Issue des pays émergents, la microfinance s’est fortement développée en Europe. Dans les pays caractérisés par un système bancaire performant et des aides sociales étatiques, cela pourrait paraître surprenant.

Pourtant la demande ne cesse de croître. En 2015, 747 265 clients européens ont bénéficié d’un microcrédit pour un encours total de 2,5 milliards d’euros1. Malgré cet essor, les institutions de microfinance (IMF) peinent à garantir leur pérennité pour cause de rentabilité incertaine (coûts opérationnels élevés, tendance à la baisse des taux d’intérêts, incapacité de collecter l’épargne, etc.).

La situation diverge toutefois entre IMF d’Europe de l’Ouest et d’Europe de l’Est, les dernières étant traditionnellement plus rentables. En effet, après la chute des régimes communistes, la microfinance a été introduite en Europe de l’Est où le système bancaire était déficient. Aujourd’hui, le secteur de la microfinance y est très dynamique et mature, à tel point que certaines IMF, poussées par des investisseurs privés, ont évolué vers un modèle nettement plus commercial que social. La rentabilité y est portée par une augmentation du crédit moyen et par le crédit à la consommation.

En Europe de l’Ouest, le secteur est plus jeune – à l’exception de la France – et affiche un rendement sociétal indéniable, mais très dépendant des subventions publiques et privées. Selon un sondage du Réseau Européen de la Microfinance (REM), le Rendement sur fonds propres (ROE) moyen européen est passé de 2,8% en 2014 à 5,7% en 2015, mais cette augmentation est principalement portée par les IMF d’Europe de l’Est (3,6% en 2014 et 7,7% en 2015). En Europe de l’Ouest, le ROE reste négatif (-0,4% en 2014 et -2,7% en 2015). Sur 98 IMF analysées, 43 ont atteint l’autosuffisance opérationnelle dont sept seulement en Europe de l’Ouest, les plus performantes étant basées en Europe de l’Est.

Pour pondérer ce clivage Est-Ouest, une analyse a été menée sur une trentaine d’IMF clientes de CoopEst, un fonds d’investissement dédié à la microfinance sociale en Europe Centrale et de l’Est. Depuis 2006, grâce à la contribution d’investisseurs de l’économie sociale (Crédit Coopératif et le Fonds Européen d’Investissement notamment), CoopEst contribue à soutenir ce secteur avec des apports en dette senior et subordonnée. L’analyse se base sur le ROE moyen des IMF du portefeuille et leur résultat net cumulé sur la période 2013-2017.

Fin 2017, les 29 IMF du portefeuille affichent un ROE moyen de 13% et un profit total net cumulé de 23,95 millions d’euros. Le ROE est cependant en baisse depuis 2016, quoique toujours supérieur à 6%.
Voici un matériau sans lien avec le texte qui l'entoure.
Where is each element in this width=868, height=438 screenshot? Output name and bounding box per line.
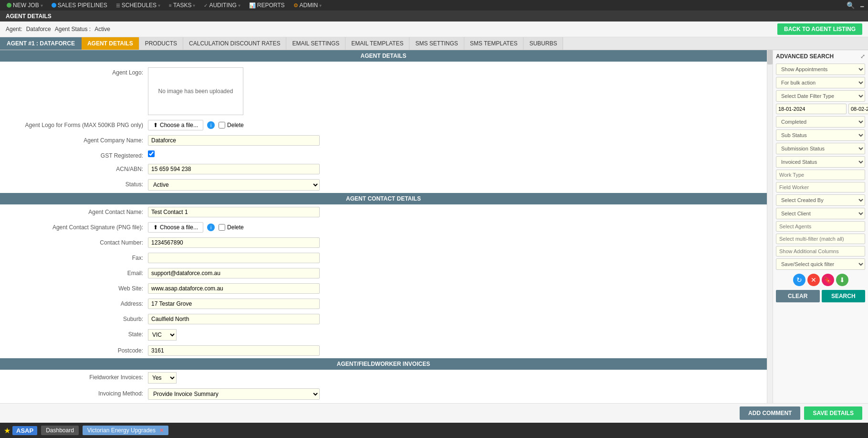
acn-input[interactable] [148, 164, 320, 174]
contact-signature-label: Agent Contact Signature (PNG file): [10, 222, 143, 231]
tab-sms-settings[interactable]: SMS SETTINGS [409, 37, 464, 50]
contact-number-input[interactable] [148, 237, 320, 248]
company-name-input[interactable] [148, 135, 320, 146]
advanced-search-expand-icon[interactable]: ⤢ [860, 53, 865, 60]
signature-choose-file-button[interactable]: ⬆ Choose a file... [148, 222, 203, 233]
company-name-control [148, 135, 320, 146]
delete-checkbox[interactable] [219, 122, 225, 128]
no-image-placeholder: No image has been uploaded [148, 67, 243, 115]
date-to-input[interactable] [848, 104, 868, 114]
main-content: AGENT DETAILS Agent Logo: No image has b… [0, 50, 868, 403]
taskbar-star-icon: ★ [4, 426, 10, 435]
cancel-filter-button[interactable]: ✕ [807, 274, 820, 286]
state-control: VIC [148, 329, 320, 341]
address-input[interactable] [148, 299, 320, 309]
completed-select[interactable]: Completed [776, 116, 865, 128]
tab-agent-details[interactable]: AGENT DETAILS [82, 37, 139, 50]
refresh-button[interactable]: ↻ [793, 274, 805, 286]
taskbar-logo: ASAP [12, 426, 37, 435]
submission-status-select[interactable]: Submission Status [776, 143, 865, 154]
work-type-input[interactable] [776, 170, 865, 180]
gst-control [148, 150, 320, 159]
nav-admin[interactable]: ⚙ ADMIN ▾ [290, 1, 326, 10]
select-agents-input[interactable] [776, 221, 865, 232]
contact-name-label: Agent Contact Name: [10, 207, 143, 215]
clear-search-buttons-row: CLEAR SEARCH [776, 290, 865, 302]
minimize-button[interactable]: 🗕 [859, 2, 865, 9]
suburb-control [148, 314, 320, 324]
signature-info-icon[interactable]: i [207, 224, 215, 231]
nav-sales-pipelines[interactable]: SALES PIPELINES [48, 1, 111, 10]
taskbar-tab-dashboard[interactable]: Dashboard [41, 426, 79, 435]
fieldworker-invoices-label: Fieldworker Invoices: [10, 372, 143, 381]
multi-filter-input[interactable] [776, 234, 865, 244]
nav-reports[interactable]: 📊 REPORTS [245, 1, 289, 10]
form-row-fieldworker-invoices: Fieldworker Invoices: Yes No [0, 370, 767, 386]
website-input[interactable] [148, 283, 320, 294]
taskbar-logo-area: ★ ASAP [4, 426, 37, 435]
date-from-input[interactable] [776, 104, 847, 114]
save-filter-button[interactable]: 🔖 [822, 274, 834, 286]
back-to-agent-listing-button[interactable]: BACK TO AGENT LISTING [777, 23, 862, 35]
agent-info-bar: Agent: Dataforce Agent Status : Active B… [0, 21, 868, 37]
invoicing-method-select[interactable]: Provide Invoice Summary [148, 388, 320, 400]
suburb-input[interactable] [148, 314, 320, 324]
select-created-by-select[interactable]: Select Created By [776, 194, 865, 206]
tab-products[interactable]: PRODUCTS [139, 37, 183, 50]
status-label: Status: [10, 179, 143, 188]
postcode-label: Postcode: [10, 345, 143, 354]
clear-button[interactable]: CLEAR [776, 290, 820, 302]
form-row-postcode: Postcode: [0, 343, 767, 358]
nav-tasks[interactable]: ≡ TASKS ▾ [165, 1, 199, 10]
tab-calculation-discount-rates[interactable]: CALCULATION DISCOUNT RATES [183, 37, 286, 50]
save-quick-filter-select[interactable]: Save/Select quick filter [776, 258, 865, 270]
choose-file-button[interactable]: ⬆ Choose a file... [148, 120, 203, 130]
signature-upload-icon: ⬆ [153, 224, 158, 231]
date-filter-type-select[interactable]: Select Date Filter Type [776, 90, 865, 102]
search-icon[interactable]: 🔍 [847, 1, 855, 9]
agent-label: Agent: [6, 26, 22, 32]
invoiced-status-select[interactable]: Invoiced Status [776, 156, 865, 168]
postcode-input[interactable] [148, 345, 320, 356]
fax-input[interactable] [148, 253, 320, 263]
bottom-bar: ADD COMMENT SAVE DETAILS [0, 403, 868, 423]
state-select[interactable]: VIC [148, 329, 177, 341]
contact-name-input[interactable] [148, 207, 320, 217]
signature-delete-checkbox[interactable] [219, 224, 225, 231]
top-navigation: NEW JOB ▾ SALES PIPELINES ☰ SCHEDULES ▾ … [0, 0, 868, 11]
tab-email-templates[interactable]: EMAIL TEMPLATES [345, 37, 409, 50]
status-select[interactable]: Active [148, 179, 320, 191]
bulk-action-select[interactable]: For bulk action [776, 77, 865, 88]
info-icon[interactable]: i [207, 121, 215, 129]
show-additional-columns-input[interactable] [776, 246, 865, 256]
download-button[interactable]: ⬇ [836, 274, 848, 286]
email-input[interactable] [148, 268, 320, 278]
date-range-row [776, 104, 865, 114]
taskbar-tab-victorian[interactable]: Victorian Energy Upgrades ✕ [83, 426, 168, 435]
state-label: State: [10, 329, 143, 338]
agent-status-label: Agent Status : [55, 26, 91, 32]
field-worker-input[interactable] [776, 182, 865, 192]
form-row-website: Web Site: [0, 281, 767, 296]
section-agent-details: AGENT DETAILS [0, 50, 767, 62]
search-button[interactable]: SEARCH [822, 290, 866, 302]
show-appointments-select[interactable]: Show Appointments [776, 64, 865, 75]
gst-checkbox[interactable] [148, 150, 155, 157]
add-comment-button[interactable]: ADD COMMENT [740, 406, 800, 420]
nav-schedules[interactable]: ☰ SCHEDULES ▾ [112, 1, 164, 10]
tab-suburbs[interactable]: SUBURBS [523, 37, 563, 50]
acn-control [148, 164, 320, 174]
save-details-button[interactable]: SAVE DETAILS [804, 406, 862, 420]
advanced-search-title: ADVANCED SEARCH [776, 53, 834, 60]
taskbar-close-icon[interactable]: ✕ [159, 427, 164, 434]
taskbar: ★ ASAP Dashboard Victorian Energy Upgrad… [0, 423, 868, 438]
agent-logo-forms-label: Agent Logo for Forms (MAX 500KB PNG only… [10, 120, 143, 128]
nav-auditing[interactable]: ✓ AUDITING ▾ [200, 1, 244, 10]
nav-new-job[interactable]: NEW JOB ▾ [3, 1, 47, 10]
tab-email-settings[interactable]: EMAIL SETTINGS [286, 37, 345, 50]
email-control [148, 268, 320, 278]
tab-sms-templates[interactable]: SMS TEMPLATES [464, 37, 524, 50]
sub-status-select[interactable]: Sub Status [776, 129, 865, 141]
fieldworker-invoices-select[interactable]: Yes No [148, 372, 177, 384]
select-client-select[interactable]: Select Client [776, 208, 865, 219]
Concernant le profit net des IMF de l’échantillon, celui-ci demeure positif mais montre également une tendance à la baisse. Si la rentabilité de la majorité des IMF clientes de CoopEst reste bonne, on voit également poindre pour celles-ci une pression à la baisse, alors même que leur impact social est en croissance : en 2017, ces institutions avaient contribué à la création ou au maintien de 67 765 emplois et à la création de 2 595 nouvelles entreprises. Même en Europe de l’Est, on retrouve cette corrélation négative entre rentabilité et performance sociale.
Parmi les facteurs d’influence, on note la concurrence de banques « classiques » et les bas taux d’intérêts. Se reposant sur leur base de dépôts, ces banques sont attirées par la clientèle des IMF qui est maintenant considérée comme moins risquée que leur clientèle traditionnelle ! Il reste toutefois une majorité de micro et petites entreprises qui ne réunissent pas les critères des banques, et c’est bien là que l’enjeu social est le plus fort. Or, en raison d’une structure des coûts totalement divergente à celle des banques, les IMF sont tenues de proposer des taux supérieurs, particulièrement quand un accompagnement non financier est assuré. Pour faire face à cette situation, les IMF se doivent d’être innovantes, voire même d’envisager de renforcer les relations banques-IMF pour assurer la pérennité de leur mission.

Alors que les IMF européennes se battent pour un équilibre entre performance sociale et performance financière, une baisse de leur rentabilité questionne leur viabilité. Le futur du microcrédit en Europe dépend donc fortement de la capacité d’investisseurs engagés (banques éthiques et coopératives, fonds d’investissement socialement responsable, agences publiques de développement) à apporter des ressources financières bon marché pour soutenir l’inclusion sociale et la création d’emplois jusque dans les régions les plus reculées de l’Union, garantissant ainsi cohésion et développement.